**WHAT THIS TASK INVOLVES**
Return only the lines below starting at the line containing "adapté à une" and ending at the line containing "产粮大县粮食综合生产能力，支持高标准农田建设，推进农", both included, exactly as they are and with no pictures.

Stored dataset items:

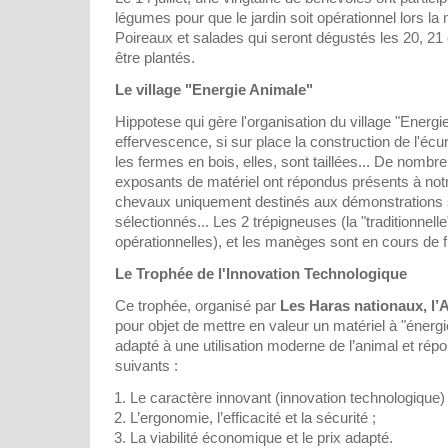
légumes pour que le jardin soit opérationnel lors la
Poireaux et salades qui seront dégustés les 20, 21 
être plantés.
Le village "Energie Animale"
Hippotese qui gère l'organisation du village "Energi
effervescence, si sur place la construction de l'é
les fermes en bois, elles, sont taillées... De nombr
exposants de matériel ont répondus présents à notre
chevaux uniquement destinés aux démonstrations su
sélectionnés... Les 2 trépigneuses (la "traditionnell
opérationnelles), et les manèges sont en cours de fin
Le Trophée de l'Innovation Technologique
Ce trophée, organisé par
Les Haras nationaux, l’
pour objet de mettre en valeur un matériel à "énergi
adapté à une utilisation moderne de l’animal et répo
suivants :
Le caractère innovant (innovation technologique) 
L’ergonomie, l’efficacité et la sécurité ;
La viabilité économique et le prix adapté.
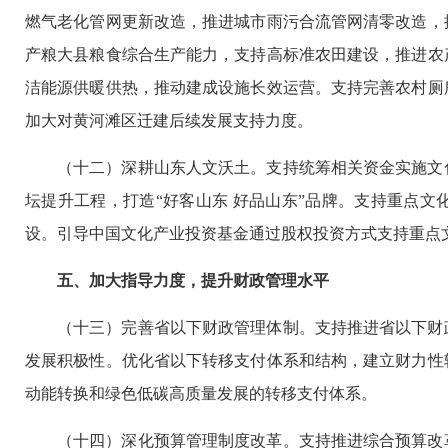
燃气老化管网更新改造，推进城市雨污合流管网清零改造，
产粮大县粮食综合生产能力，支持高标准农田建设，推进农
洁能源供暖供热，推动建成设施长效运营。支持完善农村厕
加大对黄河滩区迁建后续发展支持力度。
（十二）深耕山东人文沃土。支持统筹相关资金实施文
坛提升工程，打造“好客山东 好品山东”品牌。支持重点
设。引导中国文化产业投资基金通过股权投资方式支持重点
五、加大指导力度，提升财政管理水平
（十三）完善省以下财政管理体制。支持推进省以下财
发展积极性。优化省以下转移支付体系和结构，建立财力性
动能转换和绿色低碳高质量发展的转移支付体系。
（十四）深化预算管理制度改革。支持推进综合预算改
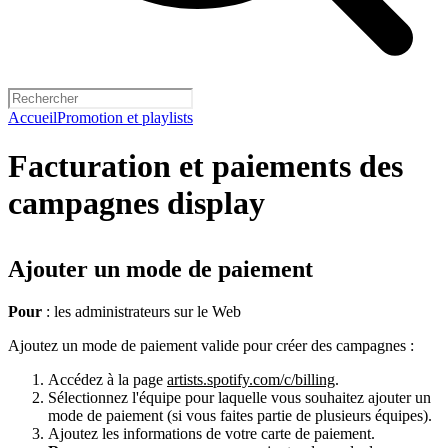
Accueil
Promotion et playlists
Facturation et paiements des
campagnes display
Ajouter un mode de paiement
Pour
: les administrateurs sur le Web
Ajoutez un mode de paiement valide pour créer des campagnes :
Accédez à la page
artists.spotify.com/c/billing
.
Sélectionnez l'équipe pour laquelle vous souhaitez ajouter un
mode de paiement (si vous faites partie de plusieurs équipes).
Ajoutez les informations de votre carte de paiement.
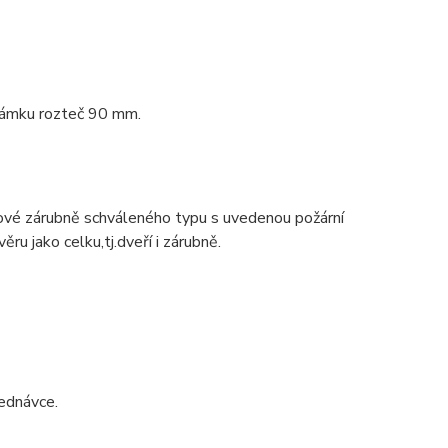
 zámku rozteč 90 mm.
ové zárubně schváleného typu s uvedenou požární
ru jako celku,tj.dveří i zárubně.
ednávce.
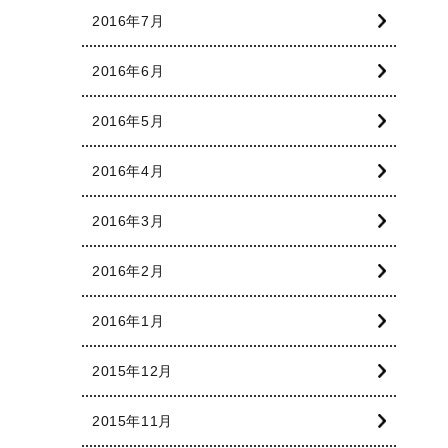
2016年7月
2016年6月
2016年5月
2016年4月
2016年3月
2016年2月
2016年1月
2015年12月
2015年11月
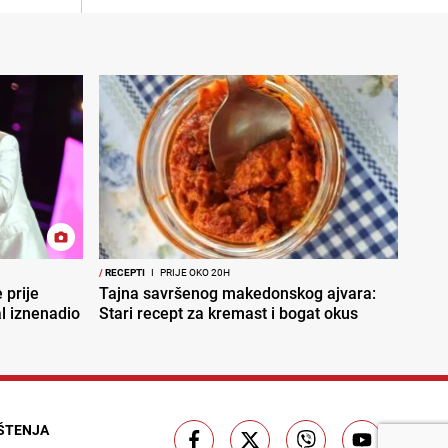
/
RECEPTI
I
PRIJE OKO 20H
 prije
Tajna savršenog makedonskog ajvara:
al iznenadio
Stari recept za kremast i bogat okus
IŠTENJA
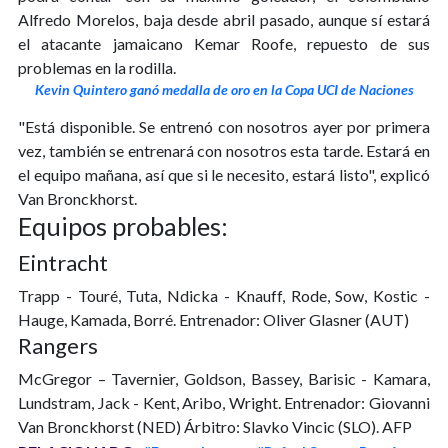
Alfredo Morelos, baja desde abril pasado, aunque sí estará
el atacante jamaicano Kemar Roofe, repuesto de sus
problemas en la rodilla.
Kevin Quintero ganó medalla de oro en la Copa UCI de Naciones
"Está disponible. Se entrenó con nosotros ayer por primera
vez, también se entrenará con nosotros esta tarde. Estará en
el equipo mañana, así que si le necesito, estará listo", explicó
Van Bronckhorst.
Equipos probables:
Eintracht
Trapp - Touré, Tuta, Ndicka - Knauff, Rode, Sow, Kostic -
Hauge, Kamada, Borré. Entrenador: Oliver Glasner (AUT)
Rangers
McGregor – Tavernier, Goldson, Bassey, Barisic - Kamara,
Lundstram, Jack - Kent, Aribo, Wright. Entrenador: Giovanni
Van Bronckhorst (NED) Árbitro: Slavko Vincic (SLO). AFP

**OUTPUT OF THE EXERCISE**
adapté à une utilisation moderne de l’animal et répo
suivants :
Le caractère innovant (innovation technologique) 
L’ergonomie, l’efficacité et la sécurité ;
La viabilité économique et le prix adapté.
燃气老化管网更新改造，推进城市雨污合流管网清零改造，
产粮大县粮食综合生产能力，支持高标准农田建设，推进农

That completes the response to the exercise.